→ Try it:
Search the entries for the word "意向受让方须承诺". Copy each line in which it is found.

[Dataset — start]

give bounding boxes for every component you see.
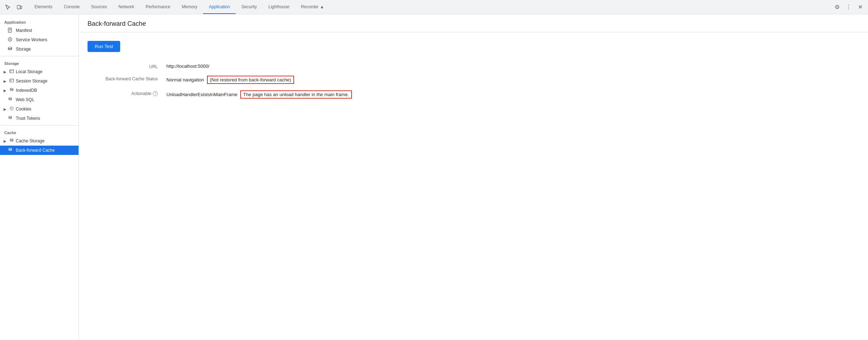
trust-tokens-icon — [7, 115, 13, 121]
back-forward-cache-icon — [7, 147, 13, 153]
manifest-icon — [7, 28, 13, 34]
sidebar-item-session-storage[interactable]: ▶ Session Storage — [0, 76, 79, 86]
cache-storage-icon — [9, 138, 14, 144]
url-label: URL — [88, 63, 166, 69]
cookies-label: Cookies — [16, 107, 31, 112]
device-toggle-icon[interactable] — [14, 2, 24, 12]
chevron-icon: ▶ — [3, 70, 7, 74]
svg-point-21 — [11, 109, 11, 110]
svg-point-16 — [10, 88, 13, 89]
info-grid: URL http://localhost:5000/ Back-forward … — [88, 63, 410, 99]
sidebar-item-back-forward-cache[interactable]: Back-forward Cache — [0, 146, 79, 155]
service-workers-label: Service Workers — [16, 37, 47, 42]
inspect-icon[interactable] — [3, 2, 13, 12]
sidebar-divider-2 — [0, 125, 79, 126]
actionable-code: UnloadHandlerExistsInMainFrame — [166, 92, 237, 97]
close-icon[interactable]: ✕ — [855, 2, 865, 12]
actionable-label: Actionable ? — [88, 90, 166, 96]
svg-rect-13 — [10, 79, 14, 82]
cache-status-label: Back-forward Cache Status — [88, 76, 166, 81]
actionable-highlight-box: The page has an unload handler in the ma… — [240, 90, 352, 99]
local-storage-icon — [9, 69, 14, 75]
tab-console[interactable]: Console — [58, 0, 85, 14]
content-area: Back-forward Cache Run Test URL http://l… — [79, 14, 868, 340]
status-text: Normal navigation — [166, 77, 204, 82]
tab-bar: Elements Console Sources Network Perform… — [29, 0, 832, 14]
svg-rect-1 — [20, 6, 22, 9]
trust-tokens-label: Trust Tokens — [16, 116, 40, 121]
cache-storage-label: Cache Storage — [16, 138, 44, 143]
main-layout: Application Manifest Service W — [0, 14, 868, 340]
url-value: http://localhost:5000/ — [166, 63, 410, 69]
svg-point-19 — [11, 108, 11, 108]
svg-point-18 — [10, 107, 13, 110]
chevron-icon: ▶ — [3, 89, 7, 93]
session-storage-icon — [9, 78, 14, 84]
storage-label: Storage — [16, 47, 31, 52]
tab-security[interactable]: Security — [236, 0, 263, 14]
toolbar-right: ⚙ ⋮ ✕ — [832, 2, 865, 12]
actionable-value: UnloadHandlerExistsInMainFrame The page … — [166, 90, 410, 99]
tab-performance[interactable]: Performance — [140, 0, 176, 14]
indexeddb-label: IndexedDB — [16, 88, 37, 93]
more-options-icon[interactable]: ⋮ — [844, 2, 854, 12]
page-title: Back-forward Cache — [88, 20, 859, 28]
svg-rect-10 — [10, 70, 14, 73]
sidebar-item-web-sql[interactable]: Web SQL — [0, 95, 79, 104]
svg-point-24 — [9, 148, 11, 149]
chevron-icon: ▶ — [3, 79, 7, 83]
tab-network[interactable]: Network — [113, 0, 140, 14]
sidebar-item-manifest[interactable]: Manifest — [0, 26, 79, 35]
sidebar-section-cache: Cache — [0, 128, 79, 136]
manifest-label: Manifest — [16, 28, 32, 33]
sidebar-item-indexeddb[interactable]: ▶ IndexedDB — [0, 86, 79, 95]
sidebar-item-local-storage[interactable]: ▶ Local Storage — [0, 67, 79, 76]
session-storage-label: Session Storage — [16, 79, 47, 84]
status-highlight-box: (Not restored from back-forward cache) — [207, 76, 294, 84]
sidebar-section-storage: Storage — [0, 58, 79, 67]
svg-point-20 — [12, 108, 13, 109]
tab-elements[interactable]: Elements — [29, 0, 58, 14]
sidebar-item-storage[interactable]: Storage — [0, 44, 79, 54]
back-forward-cache-label: Back-forward Cache — [16, 148, 55, 153]
svg-point-17 — [9, 98, 11, 99]
content-body: Run Test URL http://localhost:5000/ Back… — [79, 32, 868, 107]
cookies-icon — [9, 106, 14, 112]
svg-point-23 — [10, 139, 13, 140]
sidebar-item-trust-tokens[interactable]: Trust Tokens — [0, 114, 79, 123]
indexeddb-icon — [9, 88, 14, 93]
devtools-toolbar: Elements Console Sources Network Perform… — [0, 0, 868, 14]
tab-application[interactable]: Application — [203, 0, 236, 14]
run-test-button[interactable]: Run Test — [88, 41, 120, 52]
web-sql-icon — [7, 97, 13, 103]
web-sql-label: Web SQL — [16, 97, 34, 102]
sidebar-item-cookies[interactable]: ▶ Cookies — [0, 104, 79, 114]
tab-memory[interactable]: Memory — [176, 0, 203, 14]
svg-point-7 — [9, 39, 11, 40]
svg-point-22 — [9, 116, 11, 117]
tab-lighthouse[interactable]: Lighthouse — [263, 0, 295, 14]
chevron-icon: ▶ — [3, 107, 7, 111]
sidebar-divider-1 — [0, 56, 79, 56]
svg-point-6 — [8, 38, 12, 41]
sidebar-section-application: Application — [0, 17, 79, 26]
tab-sources[interactable]: Sources — [85, 0, 113, 14]
sidebar-item-cache-storage[interactable]: ▶ Cache Storage — [0, 136, 79, 146]
svg-rect-0 — [17, 5, 20, 9]
service-workers-icon — [7, 37, 13, 43]
actionable-help-icon[interactable]: ? — [153, 91, 158, 96]
tab-recorder[interactable]: Recorder ▲ — [295, 0, 330, 14]
local-storage-label: Local Storage — [16, 69, 42, 74]
svg-point-9 — [8, 47, 12, 48]
storage-icon — [7, 46, 13, 52]
settings-icon[interactable]: ⚙ — [832, 2, 842, 12]
toolbar-left-icons — [3, 2, 24, 12]
chevron-icon: ▶ — [3, 139, 7, 143]
sidebar: Application Manifest Service W — [0, 14, 79, 340]
sidebar-item-service-workers[interactable]: Service Workers — [0, 35, 79, 44]
content-header: Back-forward Cache — [79, 14, 868, 32]
cache-status-value: Normal navigation (Not restored from bac… — [166, 76, 410, 84]
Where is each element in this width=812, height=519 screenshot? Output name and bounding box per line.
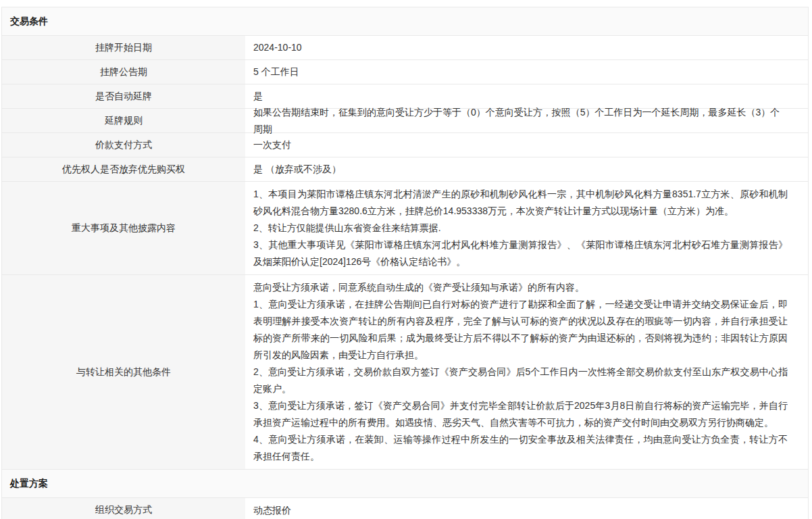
- transaction-organization-method-value: 动态报价: [253, 502, 291, 519]
- payment-method-value: 一次支付: [253, 137, 291, 153]
- row-label: 与转让相关的其他条件: [2, 275, 245, 469]
- listing-start-date-value: 2024-10-10: [253, 39, 302, 56]
- row-value: 意向受让方须承诺，同意系统自动生成的《资产受让须知与承诺》的所有内容。 1、意向…: [245, 275, 808, 469]
- table-row-payment-method: 价款支付方式 一次支付: [2, 133, 808, 157]
- disclosure-paragraph: 2、转让方仅能提供山东省资金往来结算票据.: [253, 220, 788, 237]
- row-label: 挂牌公告期: [2, 60, 245, 84]
- extension-rule-value: 如果公告期结束时，征集到的意向受让方少于等于（0）个意向受让方，按照（5）个工作…: [253, 104, 788, 138]
- table-row-extension-rule: 延牌规则 如果公告期结束时，征集到的意向受让方少于等于（0）个意向受让方，按照（…: [2, 109, 808, 133]
- row-value: 动态报价: [245, 498, 808, 519]
- table-row-priority-right-waiver: 优先权人是否放弃优先购买权 是 （放弃或不涉及）: [2, 157, 808, 182]
- auto-extension-value: 是: [253, 88, 263, 105]
- condition-paragraph: 1、意向受让方须承诺，在挂牌公告期间已自行对标的资产进行了勘探和全面了解，一经递…: [253, 296, 788, 364]
- table-row-other-transfer-conditions: 与转让相关的其他条件 意向受让方须承诺，同意系统自动生成的《资产受让须知与承诺》…: [2, 275, 808, 470]
- row-label: 挂牌开始日期: [2, 36, 245, 59]
- row-label: 价款支付方式: [2, 133, 245, 157]
- disclosure-paragraph: 3、其他重大事项详见《莱阳市谭格庄镇东河北村风化料堆方量测算报告》、《莱阳市谭格…: [253, 237, 788, 270]
- row-value: 5 个工作日: [245, 60, 808, 84]
- section-title: 交易条件: [10, 16, 48, 28]
- row-label: 组织交易方式: [2, 498, 245, 519]
- announcement-period-value: 5 个工作日: [253, 64, 299, 80]
- section-header-disposal-plan: 处置方案: [2, 470, 808, 498]
- row-label: 优先权人是否放弃优先购买权: [2, 157, 245, 181]
- condition-paragraph: 3、意向受让方须承诺，签订《资产交易合同》并支付完毕全部转让价款后于2025年3…: [253, 397, 788, 431]
- row-value: 1、本项目为莱阳市谭格庄镇东河北村清淤产生的原砂和机制砂风化料一宗，其中机制砂风…: [245, 182, 808, 274]
- priority-right-waiver-value: 是 （放弃或不涉及）: [253, 161, 341, 178]
- row-label: 延牌规则: [2, 109, 245, 132]
- disclosure-paragraph: 1、本项目为莱阳市谭格庄镇东河北村清淤产生的原砂和机制砂风化料一宗，其中机制砂风…: [253, 186, 788, 220]
- row-value: 2024-10-10: [245, 36, 808, 59]
- section-title: 处置方案: [10, 478, 48, 490]
- table-row-transaction-organization-method: 组织交易方式 动态报价: [2, 498, 808, 519]
- table-row-announcement-period: 挂牌公告期 5 个工作日: [2, 60, 808, 84]
- page-top-spacer: [0, 0, 812, 7]
- row-value: 如果公告期结束时，征集到的意向受让方少于等于（0）个意向受让方，按照（5）个工作…: [245, 109, 808, 132]
- row-label: 重大事项及其他披露内容: [2, 182, 245, 274]
- condition-paragraph: 4、意向受让方须承诺，在装卸、运输等操作过程中所发生的一切安全事故及相关法律责任…: [253, 431, 788, 465]
- row-value: 一次支付: [245, 133, 808, 157]
- table-row-listing-start-date: 挂牌开始日期 2024-10-10: [2, 36, 808, 60]
- table-row-major-disclosure: 重大事项及其他披露内容 1、本项目为莱阳市谭格庄镇东河北村清淤产生的原砂和机制砂…: [2, 182, 808, 275]
- condition-paragraph: 2、意向受让方须承诺，交易价款自双方签订《资产交易合同》后5个工作日内一次性将全…: [253, 364, 788, 397]
- section-header-trade-conditions: 交易条件: [2, 7, 808, 36]
- row-value: 是 （放弃或不涉及）: [245, 157, 808, 181]
- listing-detail-table: 交易条件 挂牌开始日期 2024-10-10 挂牌公告期 5 个工作日 是否自动…: [1, 7, 809, 519]
- condition-paragraph: 意向受让方须承诺，同意系统自动生成的《资产受让须知与承诺》的所有内容。: [253, 279, 788, 296]
- row-label: 是否自动延牌: [2, 84, 245, 108]
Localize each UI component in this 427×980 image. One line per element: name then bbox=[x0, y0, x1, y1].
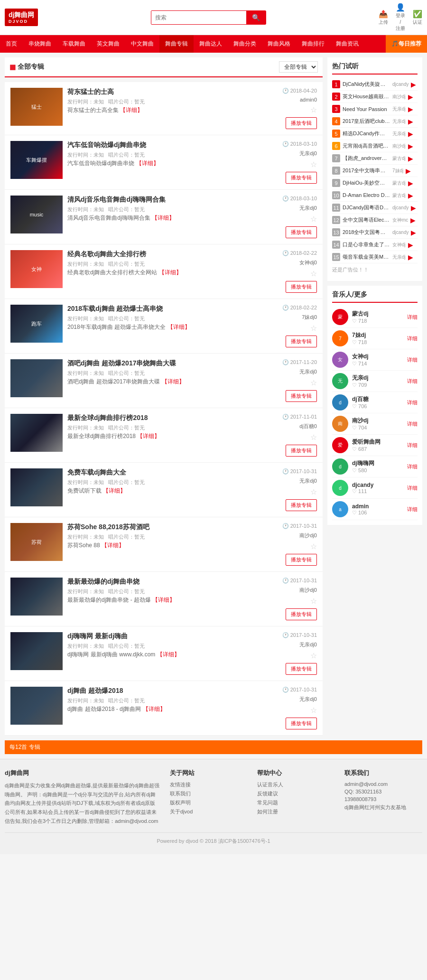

[Dataset — finish]

→ Finished task:
- row-value: 意向受让方须承诺，同意系统自动生成的《资产受让须知与承诺》的所有内容。 1、意向…: [245, 275, 808, 469]
- condition-paragraph: 1、意向受让方须承诺，在挂牌公告期间已自行对标的资产进行了勘探和全面了解，一经递…: [253, 296, 788, 364]
- table-row-other-transfer-conditions: 与转让相关的其他条件 意向受让方须承诺，同意系统自动生成的《资产受让须知与承诺》…: [2, 275, 808, 470]
- condition-paragraph: 3、意向受让方须承诺，签订《资产交易合同》并支付完毕全部转让价款后于2025年3…: [253, 397, 788, 431]
- condition-paragraph: 4、意向受让方须承诺，在装卸、运输等操作过程中所发生的一切安全事故及相关法律责任…: [253, 431, 788, 465]
- condition-paragraph: 2、意向受让方须承诺，交易价款自双方签订《资产交易合同》后5个工作日内一次性将全…: [253, 364, 788, 397]
- condition-paragraph: 意向受让方须承诺，同意系统自动生成的《资产受让须知与承诺》的所有内容。: [253, 279, 788, 296]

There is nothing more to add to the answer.